队列在并发开发中最常用的。我们借助「生产者/消费者」模式来理解：生产者把生产的「消息」放入队列，消费者从这个队列中对去对应的消息执行。

大家主要关心如下 4 个方法就好了：

put: 向队列中添加一个项。
get: 从队列中删除并返回一个项。
task_done: 当某一项任务完成时调用。
join: 阻塞直到所有的项目都被处理完。

# coding=utf-8
import time
import threading
from random import random
from Queue import Queue

q = Queue()


def double(n):
    return n * 2


def producer():
    while 1:
        wt = random()
        time.sleep(wt)
        q.put((double, wt))


def consumer():
    while 1:
        task, arg = q.get()
        print arg, task(arg)
        q.task_done()


for target in(producer, consumer):
    t = threading.Thread(target=target)
    t.start()

这就是最简化的队列架构。

Queue 模块还自带了 PriorityQueue（带有优先级）和 LifoQueue（后进先出）2 种特殊队列。我们这里展示下线程安全的优先级队列的用法，PriorityQueue 要求我们 put 的数据的格式是(priority_number, data)，我们看看下面的例子：

import time
import threading
from random import randint
from Queue import PriorityQueue


q = PriorityQueue()


def double(n):
    return n * 2


def producer():
    count = 0
    while 1:
        if count > 5:
            break
        pri = randint(0, 100)
        print 'put :{}'.format(pri)
        q.put((pri, double, pri))  # (priority, func, args)
        count += 1


def consumer():
    while 1:
        if q.empty():
            break
        pri, task, arg = q.get()
        print '[PRI:{}] {} * 2 = {}'.format(pri, arg, task(arg))
        q.task_done()
        time.sleep(0.1)


t = threading.Thread(target=producer)
t.start()
time.sleep(1)
t = threading.Thread(target=consumer)
t.start()

# output
# put :84
# put :86
# put :16
# put :93
# put :14
# put :93
# [PRI:14] 14 * 2 = 28
# 
# [PRI:16] 16 * 2 = 32
# [PRI:84] 84 * 2 = 168
# [PRI:86] 86 * 2 = 172
# [PRI:93] 93 * 2 = 186
# [PRI:93] 93 * 2 = 186

其中消费者是故意让它执行的比生产者慢很多，为了节省篇幅，只随机产生 5 次随机结果。可以看到 put 时的数字是随机的，但是 get 的时候先从优先级更高（数字小表示优先级高）开始获取的。

线程池

面向对象开发中，大家知道创建和销毁对象是很费时间的，因为创建一个对象要获取内存资源或者其它更多资源。无节制的创建和销毁线程是一种极大的浪费。那我们可不可以把执行完任务的线程不销毁而重复利用呢？仿佛就是把这些线程放进一个池子，一方面我们可以控制同时工作的线程数量，一方面也避免了创建和销毁产生的开销。

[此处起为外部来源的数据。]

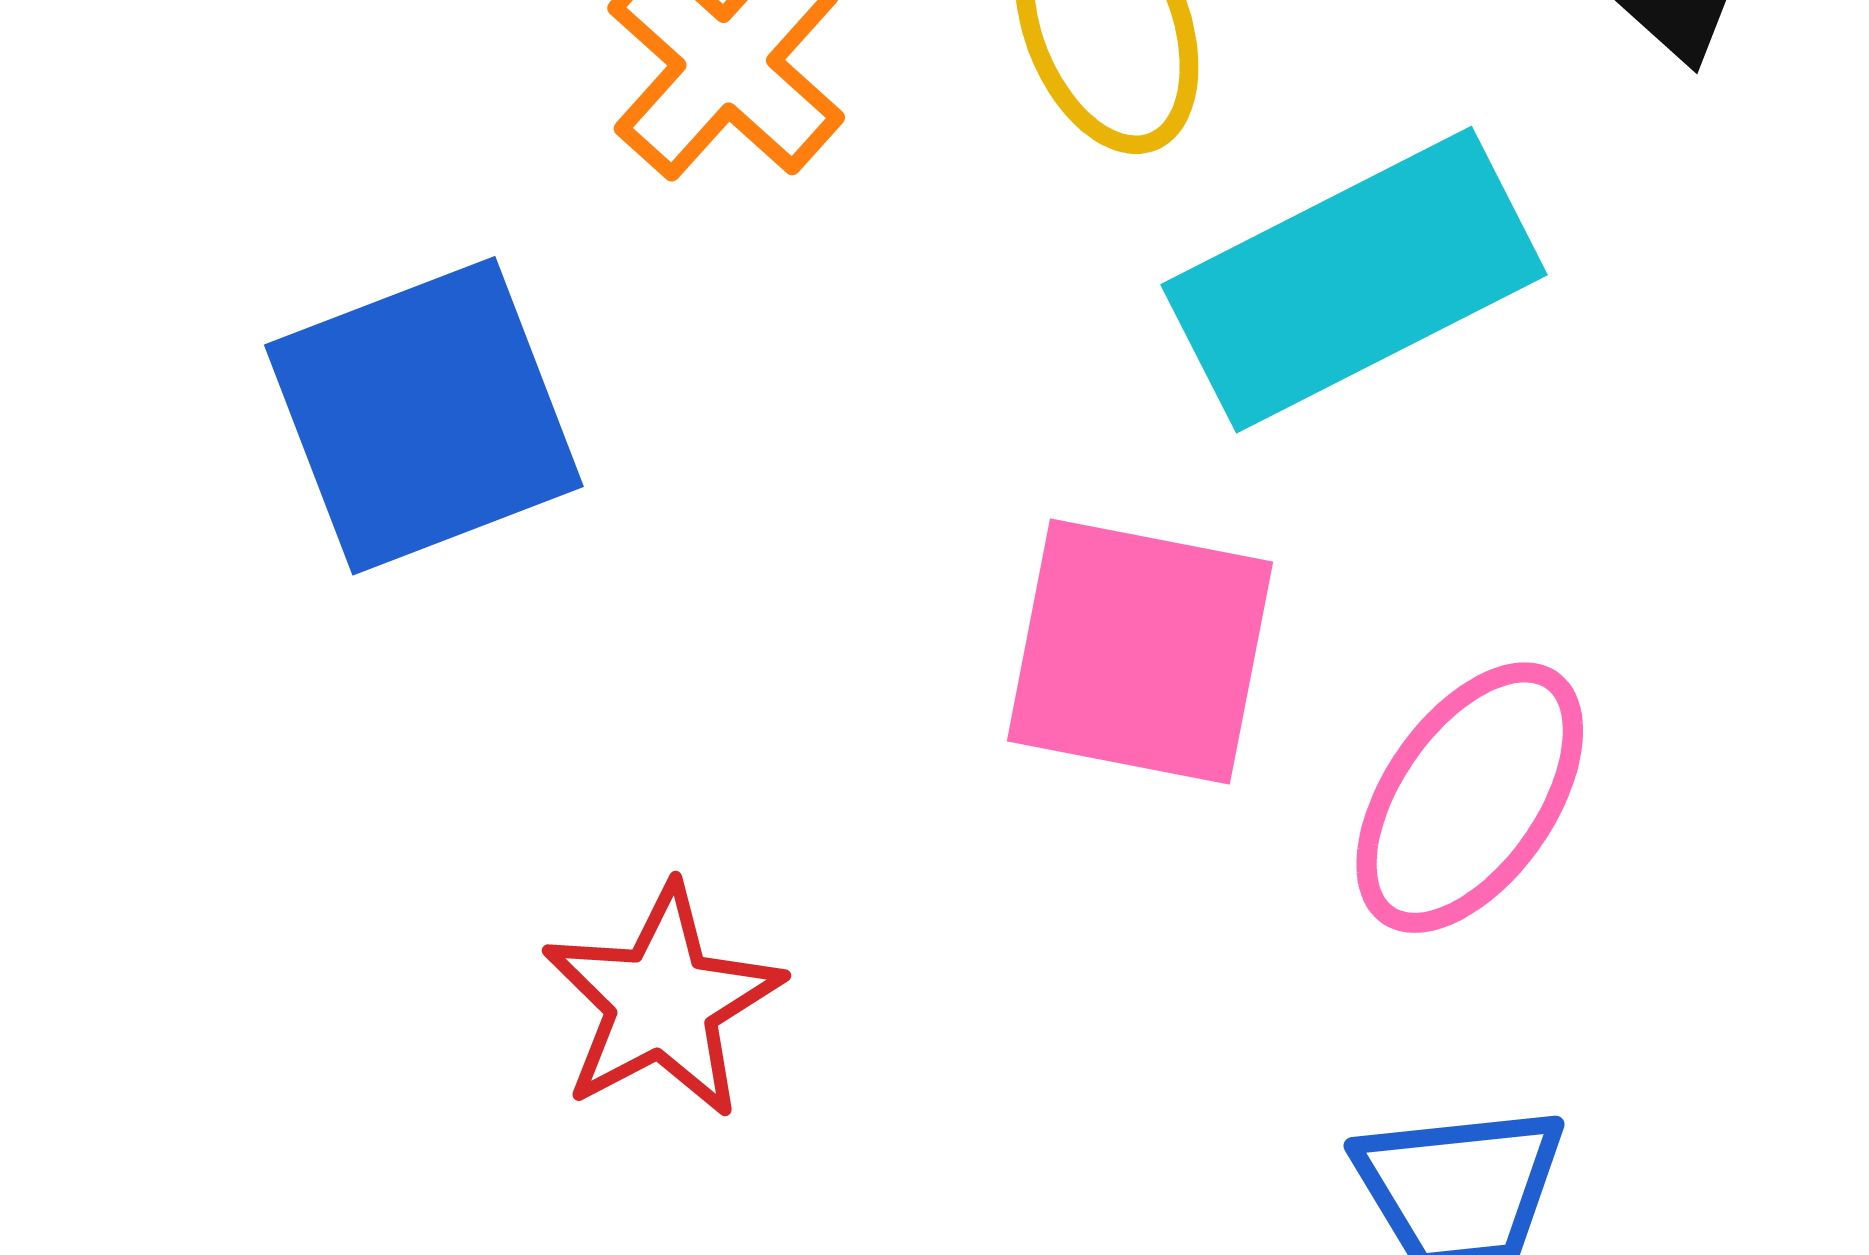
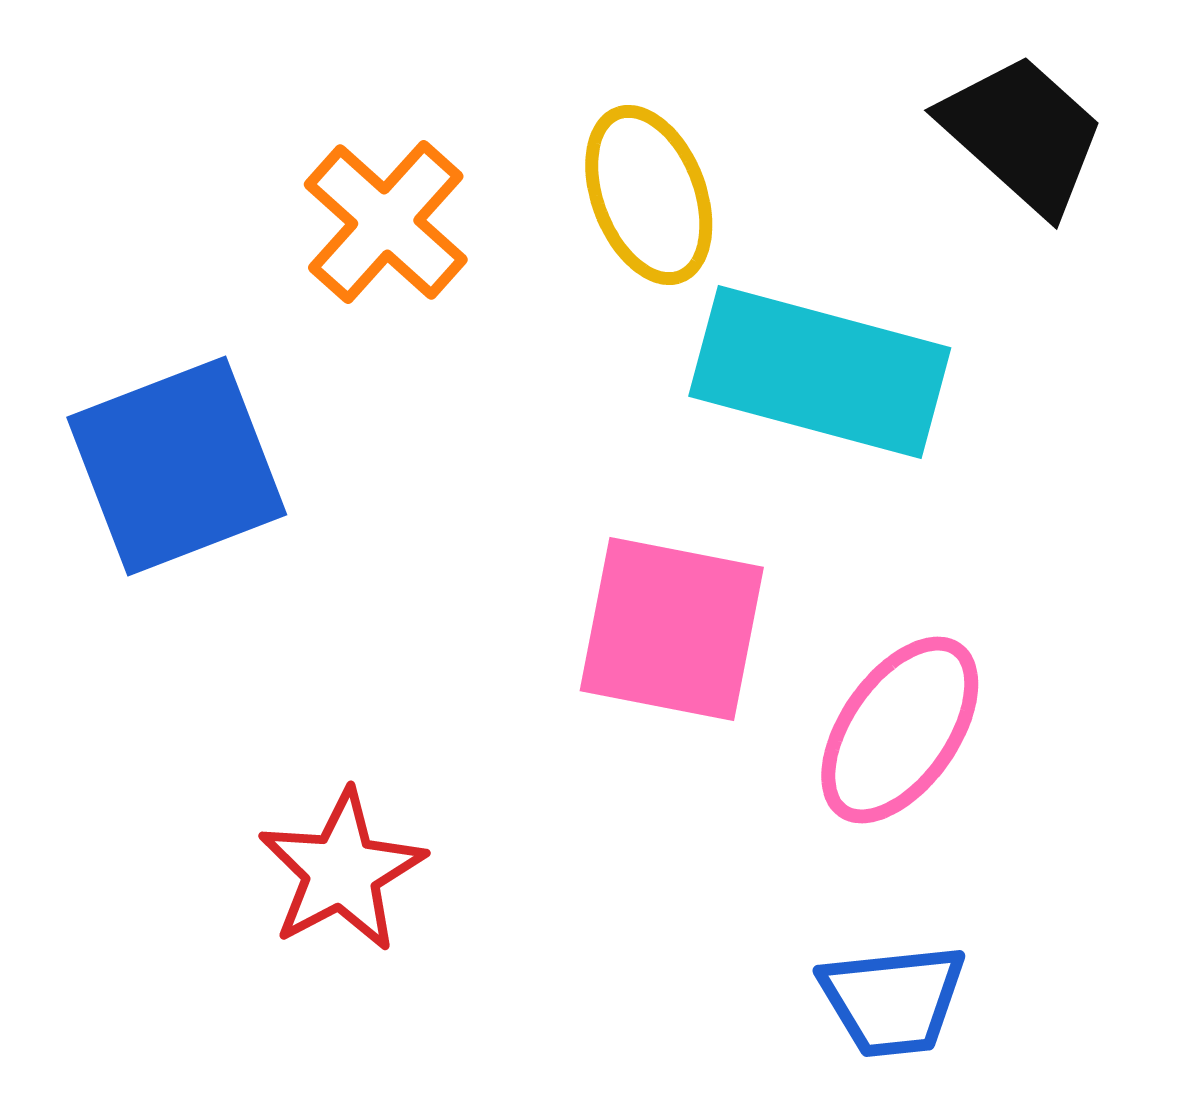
cyan rectangle: (1354, 280) -> (820, 372), turned 42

线程池在标准库中其实是有体现的，只是在官方文章中基本没有被提及：

In : from multiprocessing.pool import ThreadPool
In : pool = ThreadPool(5)
In : pool.map(lambda x: x**2, range(5))
Out: [0, 1, 4, 9, 16]

当然我们也可以自己实现一个：

# coding=utf-8
import time
import threading
from random import random
from Queue import Queue


def double(n):
    return n * 2


class Worker(threading.Thread):
    def __init__(self, queue):
        super(Worker, self).__init__()
        self._q = queue
        self.daemon = True
        self.start()
    def run(self):
        while 1:
            f, args, kwargs = self._q.get()
            try:
                print 'USE: {}'.format(self.name)  # 线程名字
                print f(*args, **kwargs)
            except Exception as e:
                print e
            self._q.task_done()


class ThreadPool(object):
    def __init__(self, num_t=5):
        self._q = Queue(num_t)
        # Create Worker Thread
        for _ in range(num_t):
            Worker(self._q)
    def add_task(self, f, *args, **kwargs):
        self._q.put((f, args, kwargs))
    def wait_complete(self):
        self._q.join()


pool = ThreadPool()
for _ in range(8):
    wt = random()
    pool.add_task(double, wt)
    time.sleep(wt)
pool.wait_complete()

# output
# USE: Thread-1
# 1.58762376489
# USE: Thread-2
# 0.0652918738849
# USE: Thread-3
# 0.997407997138
# USE: Thread-4
# 1.69333900685
# USE: Thread-5
# 0.726900613676
# USE: Thread-1
# 1.69110052253
# USE: Thread-2
# 1.89039743989
# USE: Thread-3
# 0.96281118122

线程池会保证同时提供 5 个线程工作，但是我们有 8 个待完成的任务，可以看到线程按顺序被循环利用了。